Tutorperch Research · No. 2

Fairness in tutor rankings

If you're a top-rated tutor, you stay at the top. If you're not, you'll likely come up. Here's the research.

Written by Robert Smith Reviewed by Fiona Hennessy Last reviewed 27 May 2026

Page-1 reach

99%

of tutors reach page 1 within 30 days

Bottom 20% of tutors

+83%

More page-1 impressions for the least-shown tutors under Tutorperch's sort

Top-rated tutors

unchanged

Mean impressions for tutors with 6+ reviews are essentially identical under both sorts

When a parent searches for a tutor on Tutorperch, the directory has to put someone first. That choice matters. Tutors near the top of the page are seen by more visitors; tutors further down are seen by fewer.

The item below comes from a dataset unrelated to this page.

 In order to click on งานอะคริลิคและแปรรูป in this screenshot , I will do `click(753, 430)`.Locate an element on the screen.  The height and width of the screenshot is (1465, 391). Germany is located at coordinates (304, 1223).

The fairness question is what the directory should do when several tutors are essentially indistinguishable on the evidence available. A tutor with fifty positive reviews ranks above one with five for an obvious reason. But two tutors with the same record, in the same subject, at the same price: which one goes first, and why?

This page walks through what fair ranking means in a tutor marketplace, the approaches we considered, the simulation we built to compare them, and what we chose. The animation below is a 30-day simulation of one search and shows the chosen approach in action.

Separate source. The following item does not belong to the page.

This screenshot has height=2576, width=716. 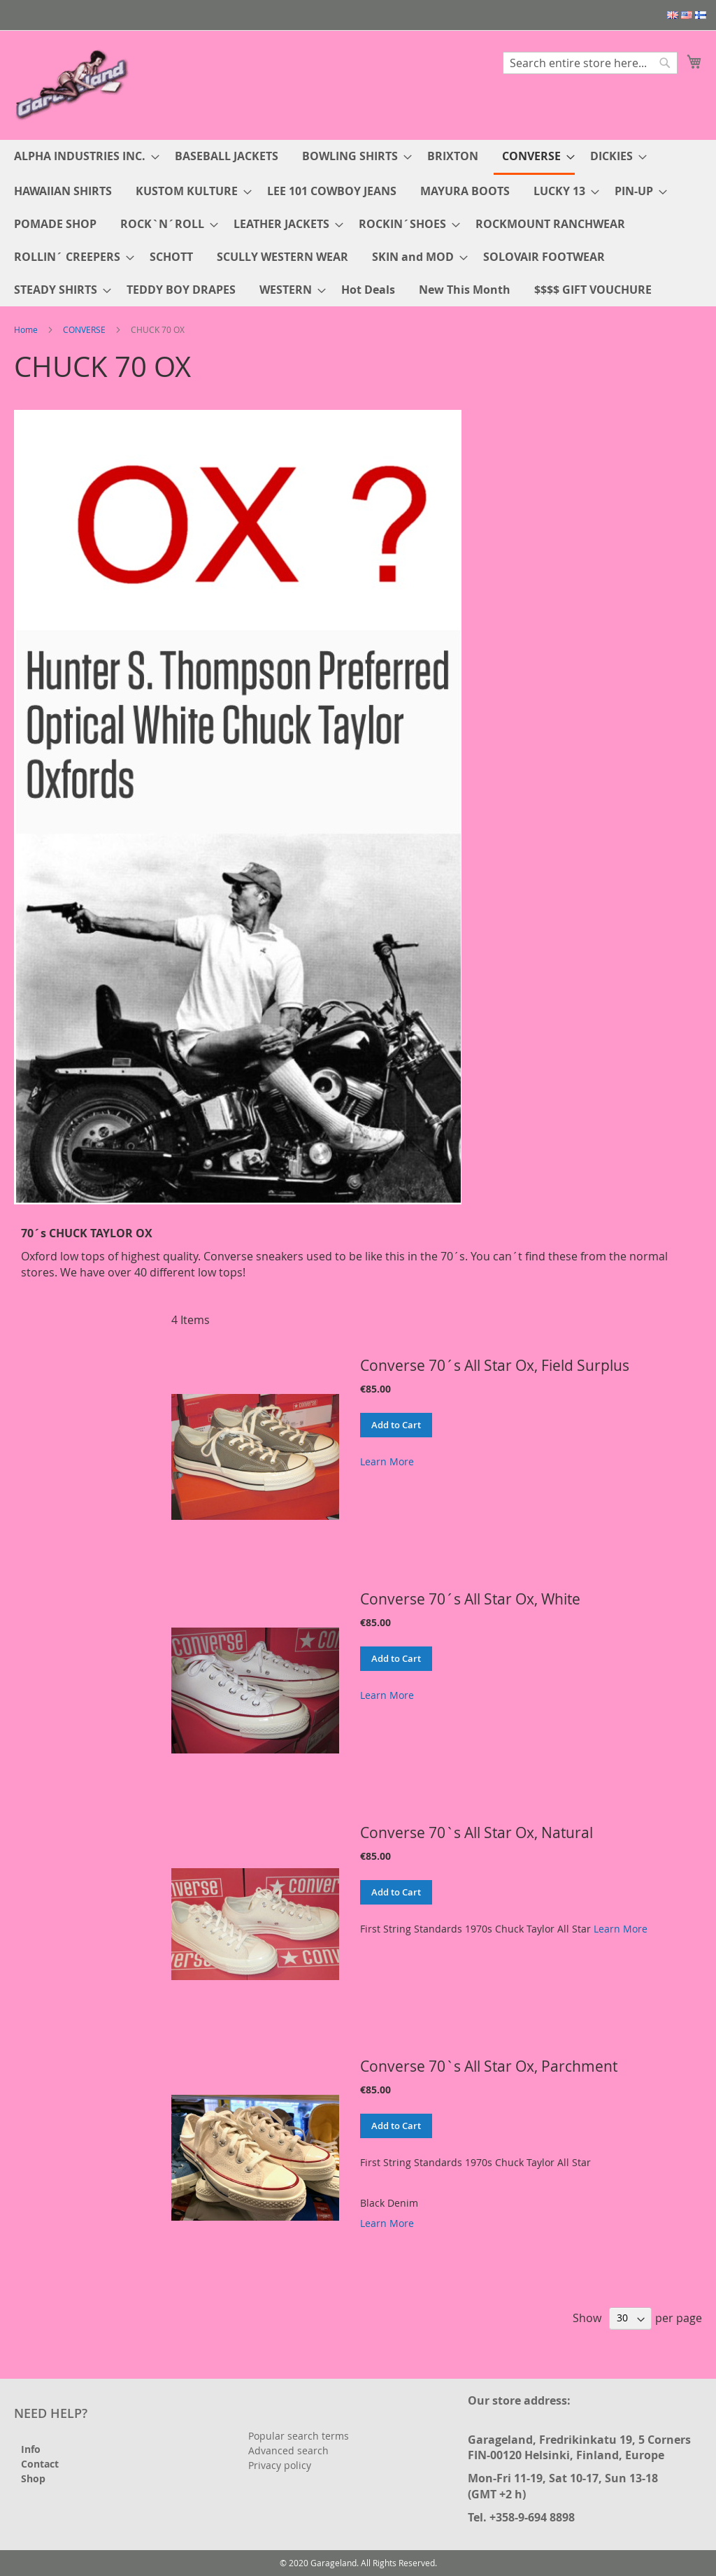 What do you see at coordinates (279, 2465) in the screenshot?
I see `Privacy policy` at bounding box center [279, 2465].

Example scenario · 30-day daily rotation on page 1

Day

of 30

Top-rated tutor

Score-tied tutor

Baseline tutor

New to Tutorperch (reserved slot)

Slots 10, 15, and 20 are reserved for tutors who joined recently (carrying the "New to Tutorperch" label). The other 21 page-1 slots fill from the ranked order, with tied tutors taking turns each day. Watch the "views" counter on each card: page-1 tutors climb steadily while off-page tutors barely move.

Section one

What fair ranking means here

Two principles, in tension:

The order should reflect what we know about each tutor. A tutor with a strong record of positive reviews has earned a higher slot than one without.
The order should distribute attention fairly when the evidence is the same. Reviews take time to accumulate, and a tutor who has not yet been given the chance to collect them is not the same thing as a tutor who has been given the chance and failed.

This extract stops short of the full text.